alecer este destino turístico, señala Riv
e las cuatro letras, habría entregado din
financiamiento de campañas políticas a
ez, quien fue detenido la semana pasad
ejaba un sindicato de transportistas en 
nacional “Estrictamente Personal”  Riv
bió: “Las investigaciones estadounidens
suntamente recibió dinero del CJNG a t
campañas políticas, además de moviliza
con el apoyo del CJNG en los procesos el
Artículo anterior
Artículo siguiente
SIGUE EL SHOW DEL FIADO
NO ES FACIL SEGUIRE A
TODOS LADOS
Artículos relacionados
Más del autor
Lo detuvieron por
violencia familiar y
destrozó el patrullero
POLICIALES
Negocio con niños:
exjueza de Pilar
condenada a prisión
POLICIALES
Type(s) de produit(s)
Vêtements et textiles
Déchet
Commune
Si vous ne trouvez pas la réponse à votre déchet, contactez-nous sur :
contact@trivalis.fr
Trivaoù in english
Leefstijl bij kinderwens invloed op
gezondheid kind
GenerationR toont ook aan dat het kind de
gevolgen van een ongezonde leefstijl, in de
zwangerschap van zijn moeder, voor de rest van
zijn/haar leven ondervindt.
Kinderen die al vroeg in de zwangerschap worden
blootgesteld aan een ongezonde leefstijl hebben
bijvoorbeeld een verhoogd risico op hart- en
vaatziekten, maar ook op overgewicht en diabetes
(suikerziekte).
__________
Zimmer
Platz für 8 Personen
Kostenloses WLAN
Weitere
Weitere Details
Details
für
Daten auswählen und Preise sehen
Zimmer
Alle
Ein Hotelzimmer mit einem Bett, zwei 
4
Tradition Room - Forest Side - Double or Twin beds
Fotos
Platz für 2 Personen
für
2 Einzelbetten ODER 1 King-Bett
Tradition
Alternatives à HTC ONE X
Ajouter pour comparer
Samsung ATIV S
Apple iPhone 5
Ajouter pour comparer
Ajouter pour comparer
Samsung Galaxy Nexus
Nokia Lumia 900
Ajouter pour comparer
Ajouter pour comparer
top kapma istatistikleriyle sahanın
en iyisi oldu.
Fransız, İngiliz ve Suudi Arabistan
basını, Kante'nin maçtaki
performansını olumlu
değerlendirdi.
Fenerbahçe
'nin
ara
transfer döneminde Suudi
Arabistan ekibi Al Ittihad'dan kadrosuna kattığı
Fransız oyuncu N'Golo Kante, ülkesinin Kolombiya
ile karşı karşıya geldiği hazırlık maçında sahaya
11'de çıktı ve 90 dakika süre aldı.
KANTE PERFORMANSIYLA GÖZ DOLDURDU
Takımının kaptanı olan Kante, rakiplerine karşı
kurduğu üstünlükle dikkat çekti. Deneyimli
__________
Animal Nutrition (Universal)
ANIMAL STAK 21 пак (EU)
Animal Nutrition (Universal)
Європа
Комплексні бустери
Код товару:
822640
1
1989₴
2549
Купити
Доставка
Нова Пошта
__________
What the task requires:
Start with the line above that contains "alecer este destino turístico, señala Riv" and stop after the line that contains "(suikerziekte).". Output those lines exactly, and only those.

Response area:
alecer este destino turístico, señala Riv
e las cuatro letras, habría entregado din
financiamiento de campañas políticas a
ez, quien fue detenido la semana pasad
ejaba un sindicato de transportistas en 
nacional “Estrictamente Personal”  Riv
bió: “Las investigaciones estadounidens
suntamente recibió dinero del CJNG a t
campañas políticas, además de moviliza
con el apoyo del CJNG en los procesos el
Artículo anterior
Artículo siguiente
SIGUE EL SHOW DEL FIADO
NO ES FACIL SEGUIRE A
TODOS LADOS
Artículos relacionados
Más del autor
Lo detuvieron por
violencia familiar y
destrozó el patrullero
POLICIALES
Negocio con niños:
exjueza de Pilar
condenada a prisión
POLICIALES
Type(s) de produit(s)
Vêtements et textiles
Déchet
Commune
Si vous ne trouvez pas la réponse à votre déchet, contactez-nous sur :
contact@trivalis.fr
Trivaoù in english
Leefstijl bij kinderwens invloed op
gezondheid kind
GenerationR toont ook aan dat het kind de
gevolgen van een ongezonde leefstijl, in de
zwangerschap van zijn moeder, voor de rest van
zijn/haar leven ondervindt.
Kinderen die al vroeg in de zwangerschap worden
blootgesteld aan een ongezonde leefstijl hebben
bijvoorbeeld een verhoogd risico op hart- en
vaatziekten, maar ook op overgewicht en diabetes
(suikerziekte).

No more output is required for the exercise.